Tumor-Stroma-Inflammation Networks Promote Aggressiveness in TNBC by Activating the Notch Pathway

Triple-negative breast cancer (TNBC) is an aggressive disease with poor prognosis and high recurrence rate. The lack of known targetable molecules for this specific disease subtype emphasizes the great need for improved understanding of the mechanisms driving TNBC progression. Components of the tumor microenvironment play key roles in promoting disease progression in TNBC; thus, here, we took an integrative approach in which we investigated the combined effects of tumor-stroma-inflammation cross-talks on the pro-metastatic phenotype of TNBC cells. Major focus was put on tumor-promoting functions and molecular events exerted by TNBC cells in the presence of mesenchymal stem cells (MSCs) or patient-derived cancer-associated fibroblasts (CAFs), and their regulation by the pro-inflammatory cytokines tumor necrosis factor α (TNFα) and interleukin 1β (IL1β) that are enriched in TNBC tumors.

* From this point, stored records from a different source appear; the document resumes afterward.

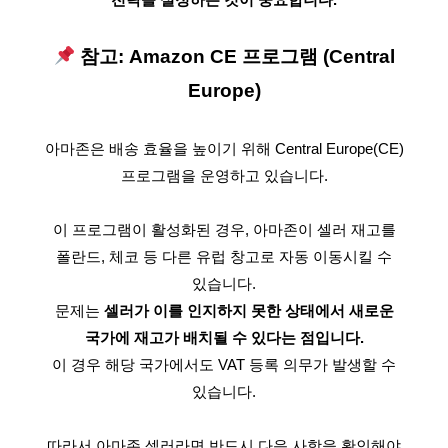
참고: Amazon CE 프로그램 (Central
Europe)
아마존은 배송 효율을 높이기 위해 Central Europe(CE)
프로그램을 운영하고 있습니다.
이 프로그램이 활성화된 경우, 아마존이 셀러 재고를
폴란드, 체코 등 다른 유럽 창고로 자동 이동시킬 수
있습니다.
문제는
셀러가 이를 인지하지 못한 상태에서 새로운
국가에 재고가 배치될 수 있다는 점입니다.
이 경우 해당 국가에서도 VAT 등록 의무가 발생할 수
있습니다.
따라서 아마존 셀러라면 반드시 다음 사항을 확인해야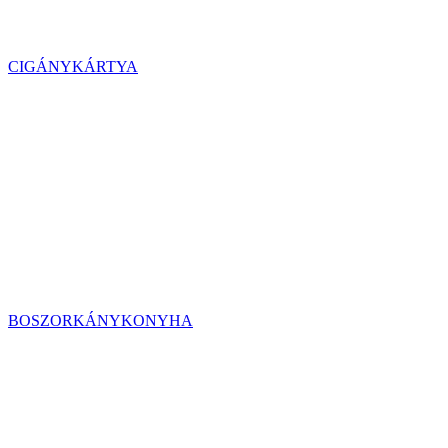
CIGÁNYKÁRTYA
BOSZORKÁNYKONYHA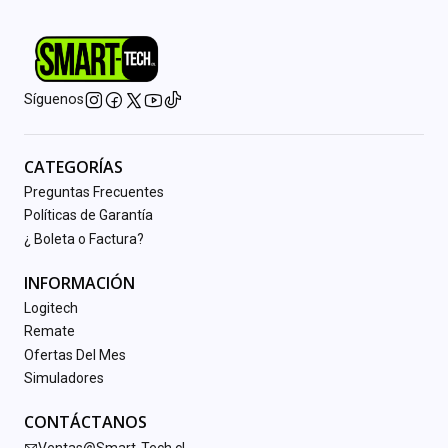
Síguenos
CATEGORÍAS
Preguntas Frecuentes
Políticas de Garantía
¿ Boleta o Factura?
INFORMACIÓN
Logitech
Remate
Ofertas Del Mes
Simuladores
CONTÁCTANOS
Ventas@Smart-Tech.cl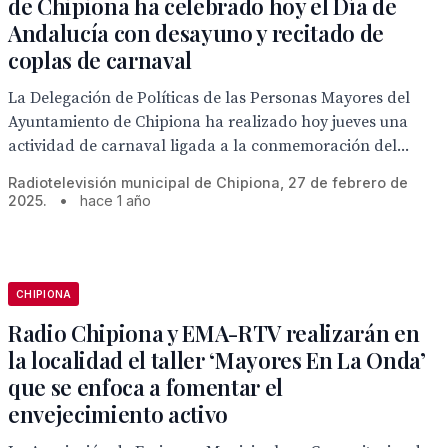
de Chipiona ha celebrado hoy el Día de
Andalucía con desayuno y recitado de
coplas de carnaval
La Delegación de Políticas de las Personas Mayores del
Ayuntamiento de Chipiona ha realizado hoy jueves una
actividad de carnaval ligada a la conmemoración del...
Radiotelevisión municipal de Chipiona, 27 de febrero de
2025.
•
hace 1 año
CHIPIONA
Radio Chipiona y EMA-RTV realizarán en
la localidad el taller ‘Mayores En La Onda’
que se enfoca a fomentar el
envejecimiento activo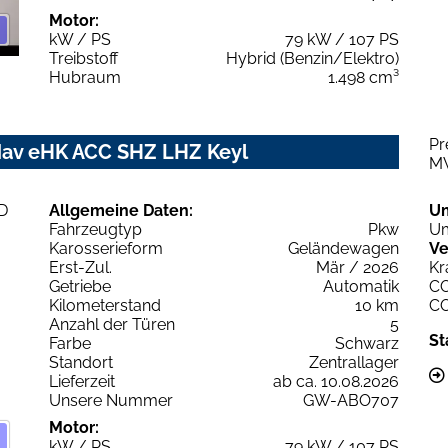
Motor:
kW / PS
79 kW / 107 PS
Treibstoff
Hybrid (Benzin/Elektro)
Hubraum
1.498 cm³
Pr
av eHK ACC SHZ LHZ Keyl
M
Allgemeine Daten:
U
Fahrzeugtyp
Pkw
Um
Karosserieform
Geländewagen
Ve
Erst-Zul.
Mär / 2026
Kr
Getriebe
Automatik
C
Kilometerstand
10 km
C
Anzahl der Türen
5
St
Farbe
Schwarz
Standort
Zentrallager
Lieferzeit
ab ca. 10.08.2026
Unsere Nummer
GW-ABO707
Motor:
kW / PS
79 kW / 107 PS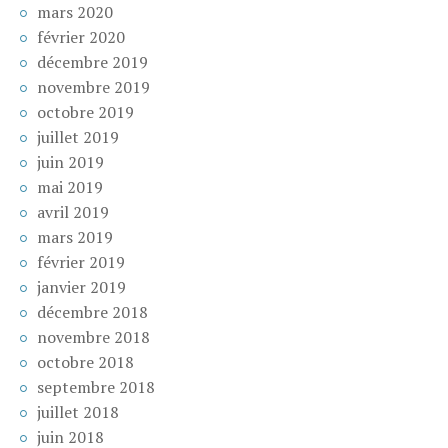
mars 2020
février 2020
décembre 2019
novembre 2019
octobre 2019
juillet 2019
juin 2019
mai 2019
avril 2019
mars 2019
février 2019
janvier 2019
décembre 2018
novembre 2018
octobre 2018
septembre 2018
juillet 2018
juin 2018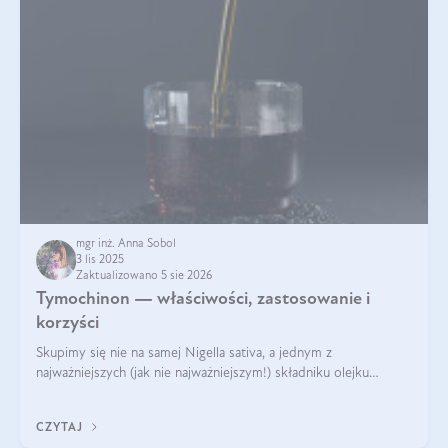
mgr inż. Anna Sobol
3 lis 2025
Zaktualizowano 5 sie 2026
Tymochinon — właściwości, zastosowanie i
korzyści
Skupimy się nie na samej Nigella sativa, a jednym z
najważniejszych (jak nie najważniejszym!) składniku olejku
eterycznego z czarnuszki: tymochinonie.
CZYTAJ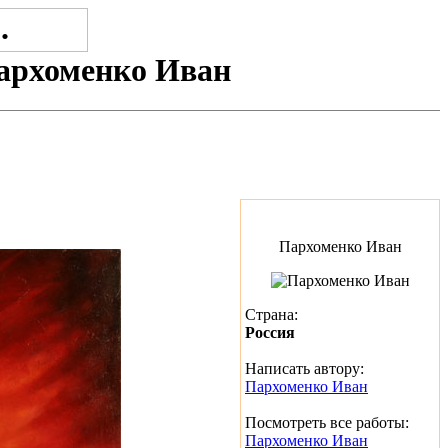
архоменко Иван
Пархоменко Иван
Страна:
Россия
Написать автору:
Пархоменко Иван
Посмотреть все работы:
Пархоменко Иван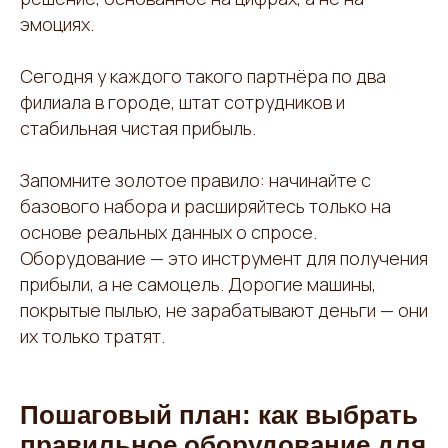
эмоциях.
Сегодня у каждого такого партнёра по два
филиала в городе, штат сотрудников и
стабильная чистая прибыль.
Запомните золотое правило: начинайте с
базового набора и расширяйтесь только на
основе реальных данных о спросе.
Оборудование — это инструмент для получения
прибыли, а не самоцель. Дорогие машины,
покрытые пылью, не зарабатывают деньги — они
их только тратят.
Пошаговый план: как выбрать
правильное оборудование для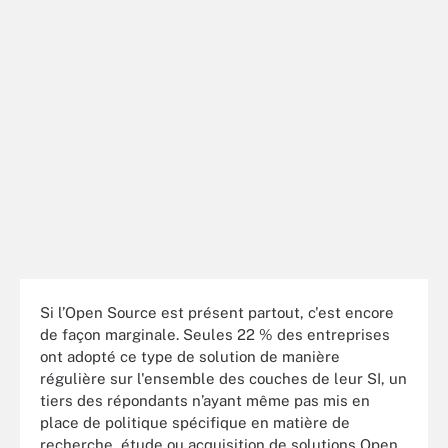
Si l’Open Source est présent partout, c'est encore
de façon marginale. Seules 22 % des entreprises
ont adopté ce type de solution de manière
régulière sur l'ensemble des couches de leur SI, un
tiers des répondants n’ayant même pas mis en
place de politique spécifique en matière de
recherche, étude ou acquisition de solutions Open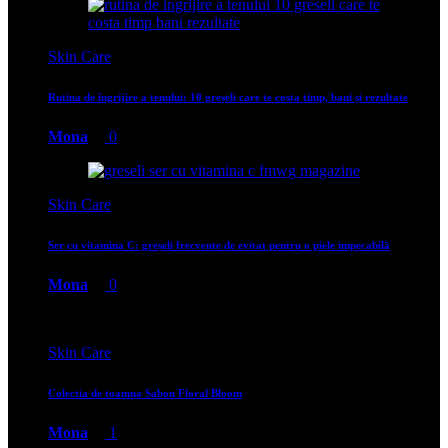
Skin Care
Rutina de îngrijire a tenului: 10 greșeli care te costa timp, bani și rezultate
Mona
0
Skin Care
Ser cu vitamina C: greșeli frecvente de evitat pentru o piele impecabilă
Mona
0
Skin Care
Colectia de toamna Sabon Floral Bloom
Mona
1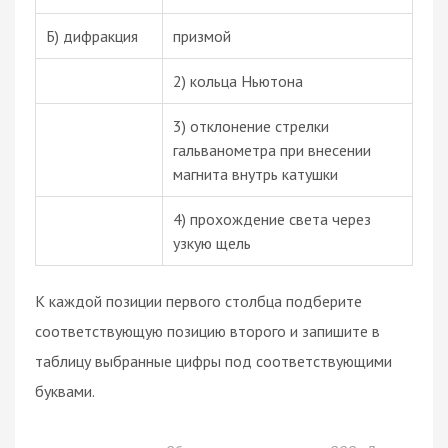
Б) дифракция
призмой
2) кольца Ньютона
3) отклонение стрелки
гальванометра при внесении
магнита внутрь катушки
4) прохождение света через
узкую щель
К каждой позиции первого столбца подберите
соответствующую позицию второго и запишите в
таблицу выбранные цифры под соответствующими
буквами.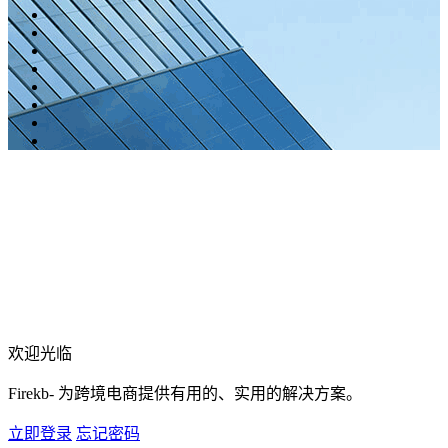
欢迎光临
Firekb- 为跨境电商提供有用的、实用的解决方案。
立即登录
忘记密码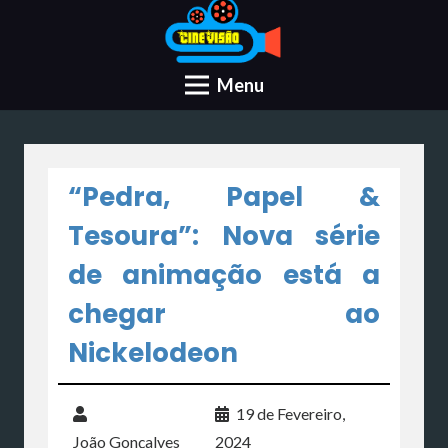
Menu
“Pedra, Papel &
Tesoura”: Nova série
de animação está a
chegar ao
Nickelodeon
19 de Fevereiro,
João Gonçalves
2024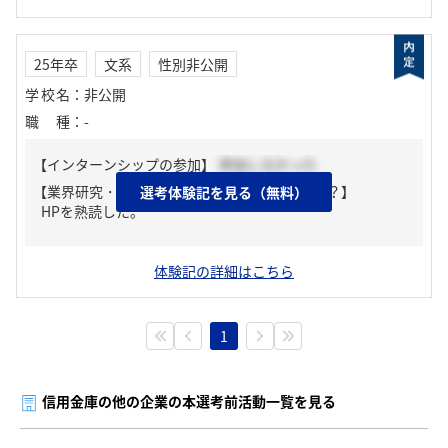
25年卒
文系
性別非公開
学校名
：
非公開
職種
：
-
【インターンシップの参加】
参加しなかった
【業界研究・企業研究はどんな風にしましたか？】
選考体験記を見る（無料）
HPを熟読した。
体験記の詳細はこちら
1
信用金庫の他の企業の本選考前活動一覧を見る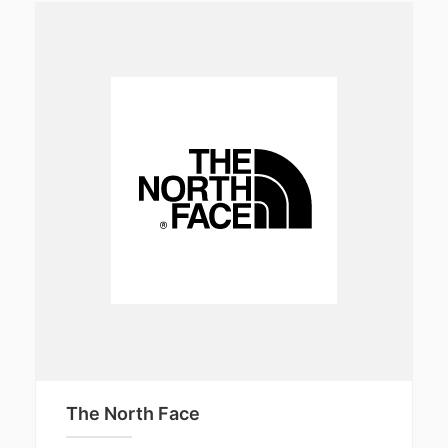
The North Face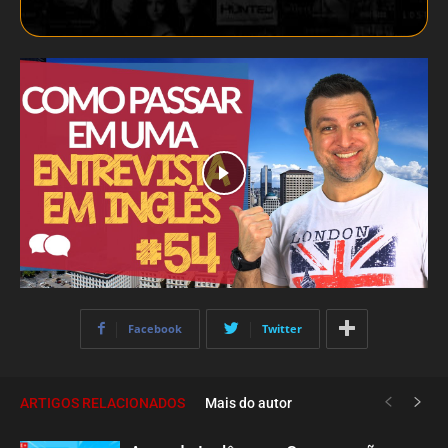
Facebook
Twitter
ARTIGOS RELACIONADOS
Mais do autor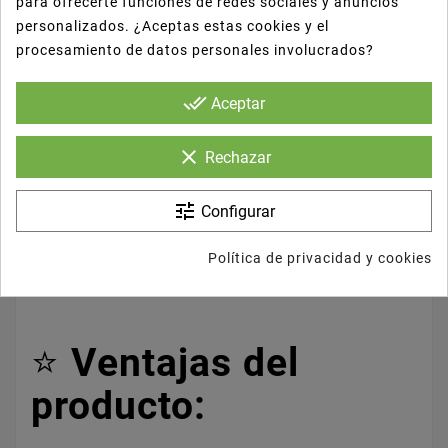
para ofrecerte funciones de redes sociales y anuncios
personalizados. ¿Aceptas estas cookies y el
📦
Ideal para delivery, take away o
procesamiento de datos personales involucrados?
consumo en el local
done_all
Aceptar
♻️
Material reciclable y reutilizable (según
clear
Rechazar
el modelo)
tune
Configurar
Política de privacidad y cookies
⭐
Ventajas del
producto: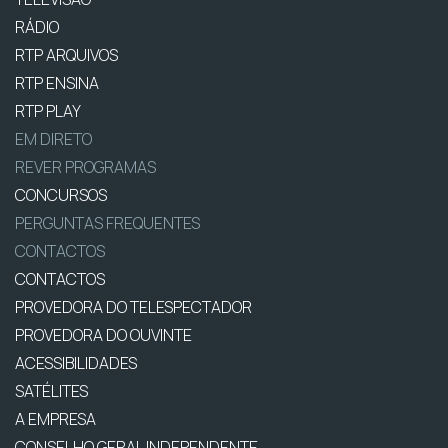
RÁDIO
RTP ARQUIVOS
RTP ENSINA
RTP PLAY
EM DIRETO
REVER PROGRAMAS
CONCURSOS
PERGUNTAS FREQUENTES
CONTACTOS
CONTACTOS
PROVEDORA DO TELESPECTADOR
PROVEDORA DO OUVINTE
ACESSIBILIDADES
SATÉLITES
A EMPRESA
CONSELHO GERAL INDEPENDENTE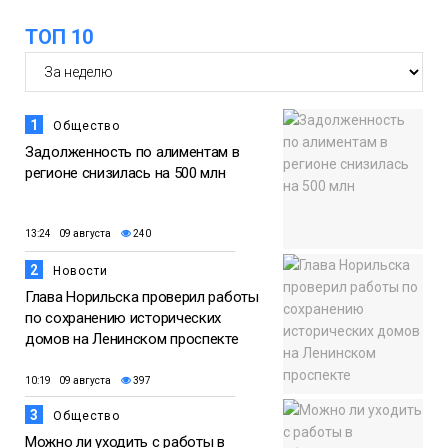
ТОП 10
1
Общество
Задолженность по алиментам в
регионе снизилась на 500 млн
13:24 09 августа
240
2
Новости
Глава Норильска проверил работы
по сохранению исторических
домов на Ленинском проспекте
10:19 09 августа
397
3
Общество
Можно ли уходить с работы в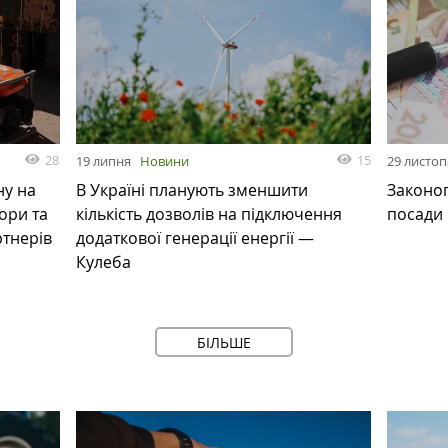
28
15
19 липня
Новини
29 листо
ну на
В Україні планують зменшити
Законоп
ори та
кількість дозволів на підключення
посади
ртнерів
додаткової генерації енергії —
Кулеба
БІЛЬШЕ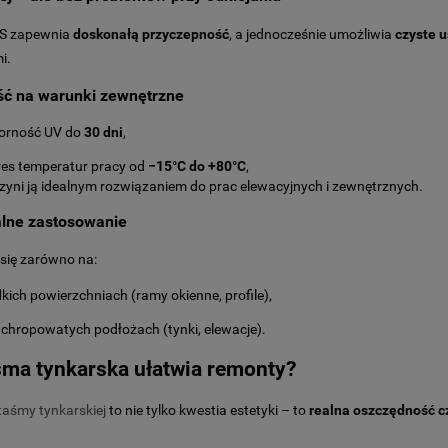
S zapewnia
doskonałą przyczepność
, a jednocześnie umożliwia
czyste u
i.
ć na warunki zewnętrzne
orność UV do
30 dni
,
res temperatur pracy od
−15°C do +80°C
,
zyni ją idealnym rozwiązaniem do prac elewacyjnych i zewnętrznych.
lne zastosowanie
się zarówno na:
kich powierzchniach (ramy okienne, profile),
i chropowatych podłożach (tynki, elewacje).
śma tynkarska ułatwia remonty?
taśmy tynkarskiej
to nie tylko kwestia estetyki – to
realna oszczędność cz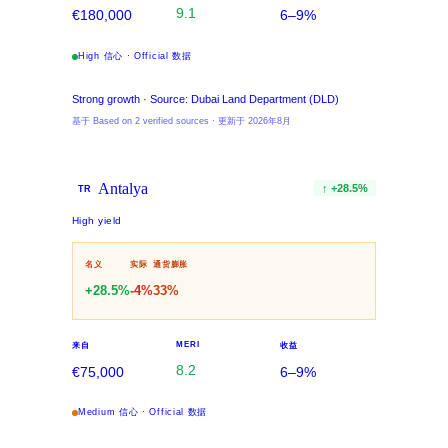
9.1
€180,000
6–9%
High 信心 · Official 数据
Strong growth · Source: Dubai Land Department (DLD)
基于 Based on 2 verified sources · 更新于 2026年8月
Antalya
↑
+
28.5
%
TR
High yield
名义
实际
通货膨胀
+
28.5
%
-4
%
33
%
MERI
来自
收益
8.2
€75,000
6–9%
Medium 信心 · Official 数据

Our findings indicate that co-cultures of TNBC:stroma cells (MSCs, CAFs) stimulated by TNFα, expressed exacerbated levels of the pro-metastatic chemokines CXCL8, CCL2 and CCL5, largely as a result of direct physical contacts between the tumor and stromal cells; similar findings were obtained in IL-1β-stimulated TNBC:stroma co-cultures. Functionally, TNBC-MSC-TNFα networks increased endothelial cell migration and sprouting, and enhanced invasive and migratory properties of the tumor cells. Furthermore, these elevated pro-metastatic activities were reversible and largely depended on CXCL8-induced signaling, as indicated by using CXCL8 siRNA. Importantly, TNFα stimulation of TNBC:MSC co-cultures has increased the aggressiveness of TNBC cells in vivo, leading to higher incidence of mice with lung metastases .

Mechanistically, we found that activation of the Notch pathway has driven forward the migratory and invasive properties gained by TNBC cells that formed physical contacts with stromal cells in the presence of TNFα. Moreover, by using siRNA/CRISPR approaches, we demonstrated that TNFα has induced p65 activation in TNBC:MSC “Contact” co-cultures, which then has led to Notch1 activation; in turn, Notch1 up-regulated the expression of CXCL8 by the tumor-stroma-inflammation network. Consequently, CXCL8 promoted angiogenesis, as well as TNBC cell migration and invasion.

Overall, our findings identify novel findings on p65-Notch1-mediated tumor-stroma-inflammation interactions that promote pro-metastatic characteristics in TNBC; these findings pose the pro-inflammatory elements CXCL8/p65 and Notch1 as candidate targets whose combined inhibition may prevent metastasis-promoting activities of the most aggressive subtype of breast cancer.